6.  Special Provisions Applicable to ISOs.

     The following special provisions shall be applicable to ISOs granted under the Plan.

     (a)     No ISOs shall be granted under the Plan after ten (10) years from the earlier of (i) the date the Plan is adopted or (ii) the date the Plan is approved by the holders of the Common Stock.

     (b)     ISOs may not be granted to a person who owns stock possessing more than 10% of the total combined voting power of all classes of stock of the Company, any of its Subsidiaries, or any “parent corporation” (a “Parent”) of the Company, within the meaning of Section 424(e) of the Code, unless (i) the exercise price is no less than 110% of the Fair Market Value of the underlying Common Stock on the date of grant and (ii) the ISO is not exercisable after the expiration of five years from the date of grant.

     (c)     If the aggregate Fair Market Value of the Common Stock with respect to which ISOs are exercisable for the first time by any Optionee during a calendar year (under all plans of the Company and its Parents and Subsidiaries) exceeds $100,000, such ISOs shall be treated, to the extent of such excess, as Non-Qualified Options. For purposes of the preceding sentence, the Fair Market Value of the Common Stock shall be determined at the time the ISOs covering such shares were granted.

7.  Adjustment upon Changes in Capitalization.

     (a)     In the event that (i) the outstanding shares of Common Stock or capital structure of the Company are changed by reason of reorganization, merger, consolidation, recapitalization, reclassification, stock split, reverse stock split, combination or exchange of shares and the like, or dividends payable in shares of Common Stock, or (ii) an extraordinary dividend is declared by the Company on the Common Stock, whether payable in the form of cash, stock or any other form of consideration (including debentures), the Committee shall make such

A-6


appropriate adjustment to the aggregate number of shares of Common Stock available under the Plan, the number of shares of Common Stock subject to Options that may be granted to any person in any one year, and the number of shares of Common Stock and price per share of Common Stock subject to outstanding Options, as determined by the Committee, in its sole discretion, to be appropriate. If the Company shall be reorganized, consolidated or merged with another corporation, or if all or substantially all of the assets of the Company shall be sold or exchanged, an Optionee shall at the time of such corporate event be entitled to receive upon the exercise of his Option the same number and kind of shares of stock or the same amount of property, cash or securities as he would have been entitled to receive upon the occurrence of any such corporate event as if he had been, immediately prior to such event, the holder of the number of shares of Common Stock covered by his Option; provided, however, that if any such event occurs or if the Company enters into an agreement to undertake any such event, the Committee may, in its sole discretion, cancel any outstanding Options and pay to such Optionees, in cash or stock, or any combination thereof, the value of any such vested Options as determined by the Committee based on the price per share of Common Stock received or to be received by the stockholders of the Company upon such event. The immediately prior sentence is not intended to provide for any automatic acceleration of vesting of any Option, which shall be left to the sole discretion of the Committee.

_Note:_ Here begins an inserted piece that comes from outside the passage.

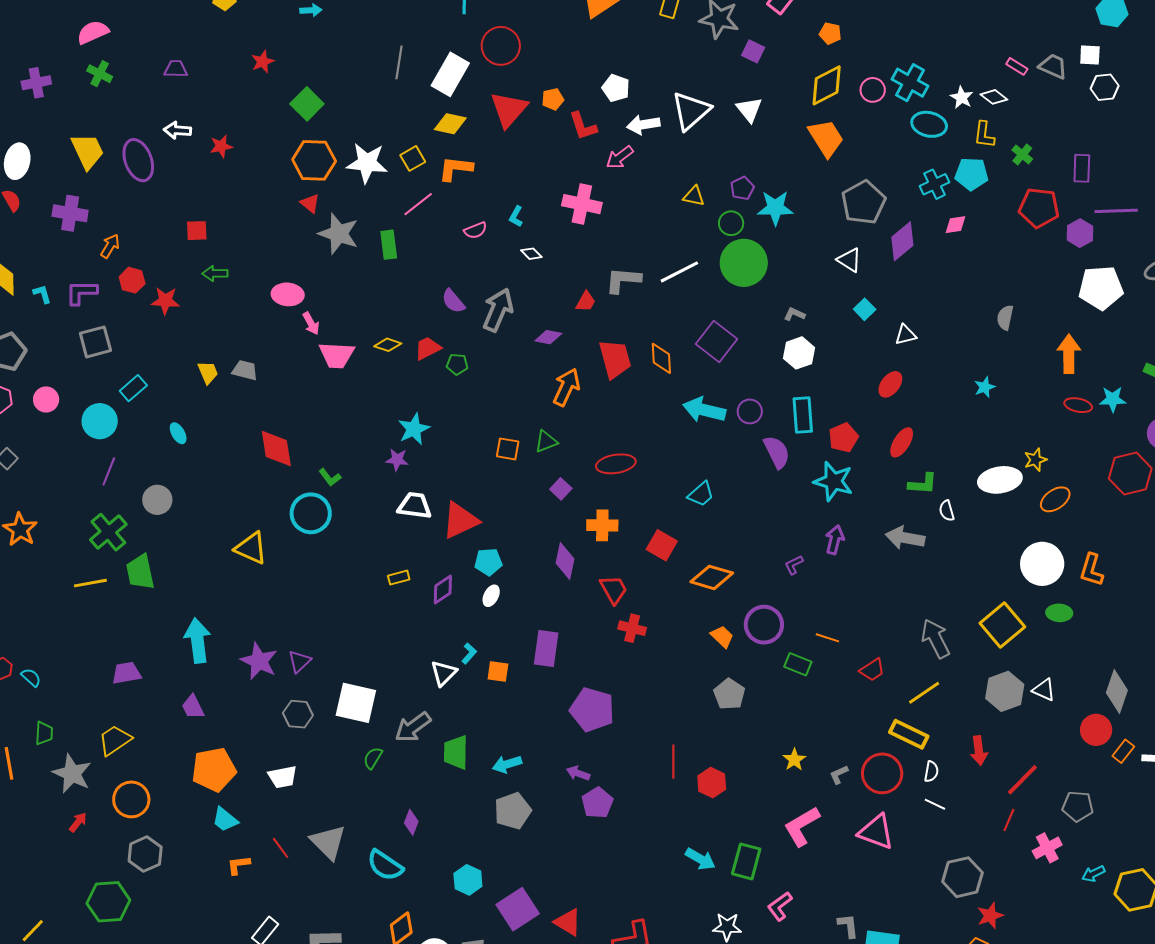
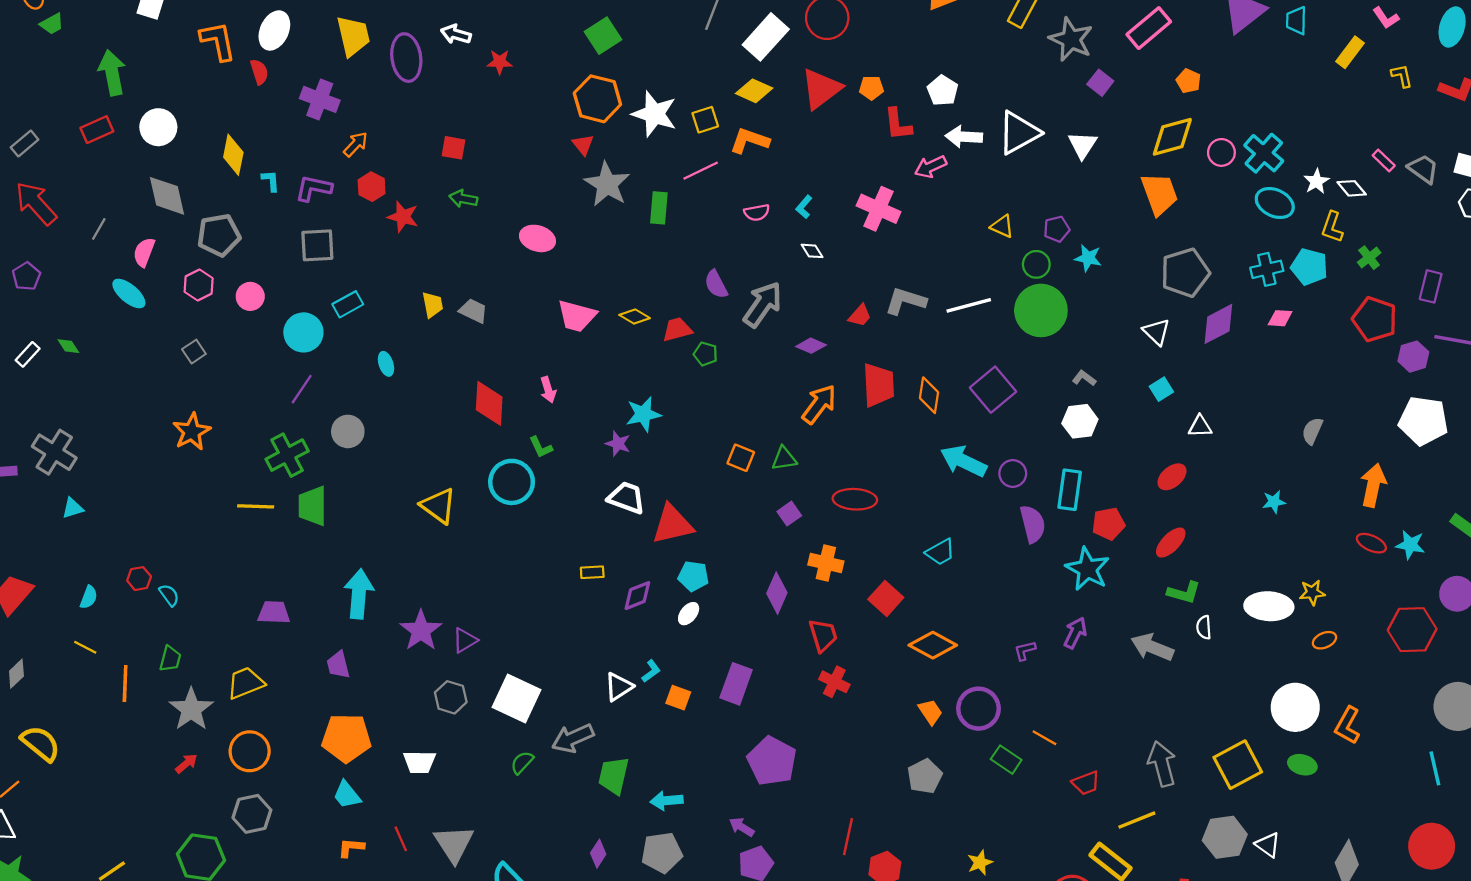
cyan star: (775, 208) -> (1088, 258), size x0.7
pink arrow: (311, 323) -> (548, 390), moved
orange ellipse: (1055, 499) -> (1324, 640), size x0.7
purple diamond: (411, 822) -> (598, 854), moved

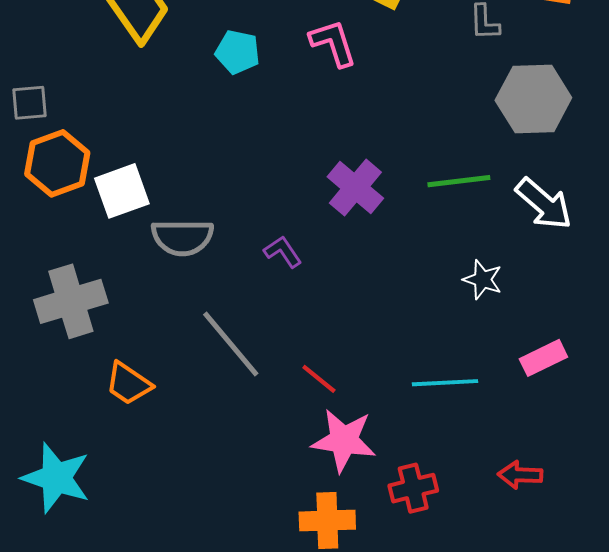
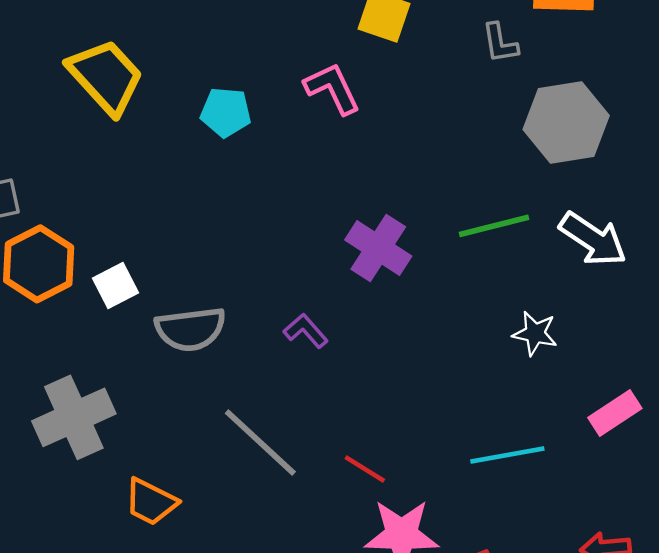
white square: (122, 191) -> (115, 286), size x0.7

     (b)     Any adjustment under this Section 7 in the number of shares of Common Stock subject to Options shall apply proportionately to only the unexercised portion of any Option granted hereunder. If fractions of a share would result from any such adjustment, the adjustment shall be revised to the next lower whole number of shares.

8.  Further Conditions of Exercise.

     (a)     The obligation of the Company to issue shares of Common Stock pursuant to the exercise of Options shall be subject to all applicable laws, rules and regulations, and to such approvals by governmental agencies as may be required. Notwithstanding any of the provisions hereof, the Optionee may not exercise the Options, and the Company will be under no obligation to offer to sell or to sell and shall be prohibited from offering to sell or selling any shares of Common Stock pursuant to the exercise of any Option, unless such exercise, offer or sale shall be properly registered pursuant to the Securities Act of 1933 (as now

A-7


in effect or as hereafter amended) (the “Securities Act”) with the Securities and Exchange Commission or unless the Company has received an opinion of counsel, satisfactory to the Company, that such shares may be offered or sold without such registration pursuant to an available exemption therefrom and the terms and conditions of such exemption have been fully complied with. Any determination in this connection by the Committee shall be final, binding and conclusive. The Company shall use reasonable efforts, when it deems appropriate, to register the offer or sale of shares of Common Stock underlying any Option pursuant to the Securities Act and to take any other affirmative action in order to cause the exercise of the Options or the issuance or transfer of shares pursuant thereto to comply with any law or regulation of any governmental authority. If the shares of Common Stock offered for sale or sold under any Option are offered or sold pursuant to an exemption from registration under the Securities Act, the Company may restrict the transfer of such shares and may legend the Common Stock certificates representing such shares in such manner as it deems advisable to ensure the availability of any such exemption.

     (b)     The Company is relieved from any liability for the non-issuance or non-transfer or any delay in issuance or transfer of any shares of Common Stock subject to Options which results from the inability of the Company to obtain or in any delay in obtaining from any regulatory body having jurisdiction all requisite authority to issue or transfer shares of Common Stock either upon exercise of the Options or shares of Common Stock issued as a result of such exercise if counsel for the Company deems such authority necessary for lawful issuance or transfer of any such shares.

9.  Termination, Modification and Amendment.

     (a)     The Plan (but not Options previously granted under the Plan) shall terminate ten (10) years from the date of its adoption by the Board of Directors, and no Option shall be granted after termination of the Plan.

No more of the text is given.